# Pressemeldung: Erster Einsatz für neues Juister Seenotrettungsboot



## Thomas9904 (30. März 2017)

Pressemeldung

*Erster Einsatz für neues Juister Seenotrettungsboot​*
Für die Juister Seenotretter war es der erste Einsatz mit ihrem neuen Seenotrettungsboot: Gestern, Mittwoch, den 29. März 2017, brachten sie ein 11-jähriges Mädchen zur Behandlung im Krankenhaus ans Festland. Das Kind hatte sich bei einem Unfall das Bein gebrochen. 

Das Mädchen, das sich derzeit zu einer Klassenreise auf Juist befindet, wurde von seiner Lehrerin begleitet.
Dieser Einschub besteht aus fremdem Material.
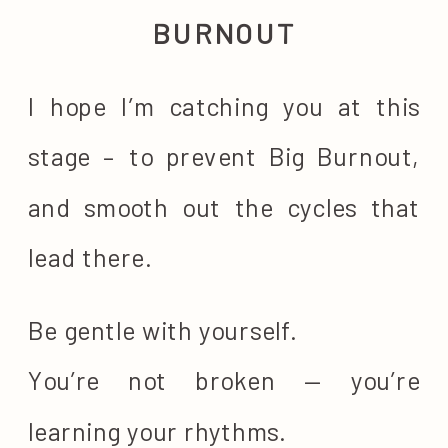
BURNOUT
I hope I’m catching you at this
stage – to prevent Big Burnout,
and smooth out the cycles that
lead there.
Be gentle with yourself.
You’re not broken — you’re
learning your rhythms.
Bis zum Transport mit dem jüngsten Seenotrettungsboot der Deutschen Gesellschaft zur Rettung Schiffbrüchiger war es zudem in der Obhut des Inselarztes.
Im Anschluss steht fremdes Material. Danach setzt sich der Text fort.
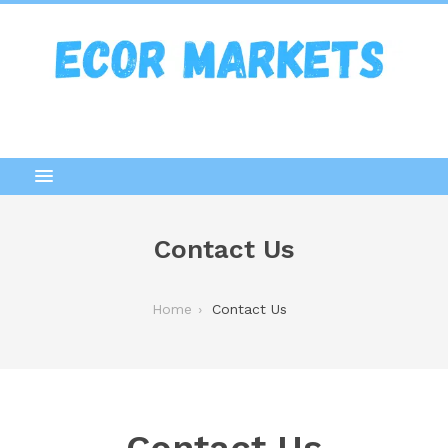
Contact Us
Home
Contact Us
Contact Us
Der Einsatz des Seenotrettungsbootes – noch unter der internen Bezeichnung SRB 66 – verzögerte sich aufgrund der Tide bis in die Abendstunden. Mit der auflaufenden Flut konnten die Seenotretter um 20.25 Uhr auslaufen. Ein Transport des Mädchens per Hubschrauber war aufgrund schlechter Sichtbedingungen nicht möglich.
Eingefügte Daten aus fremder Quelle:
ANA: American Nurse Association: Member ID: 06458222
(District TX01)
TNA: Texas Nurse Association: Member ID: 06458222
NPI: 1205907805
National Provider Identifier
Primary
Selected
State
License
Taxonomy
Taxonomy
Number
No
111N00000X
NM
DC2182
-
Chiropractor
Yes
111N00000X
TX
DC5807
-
Das neue Seenotrettungsboot der freiwilligen Juister Seenotretter befindet sich erst seit wenigen Tagen auf der Insel. Am Samstag, den 1. April 2017, wird es um 15 Uhr am Stationsgebäude der Seenotretter feierlich getauft werden. Die Öffentlichkeit ist dazu herzlich willkommen.


----------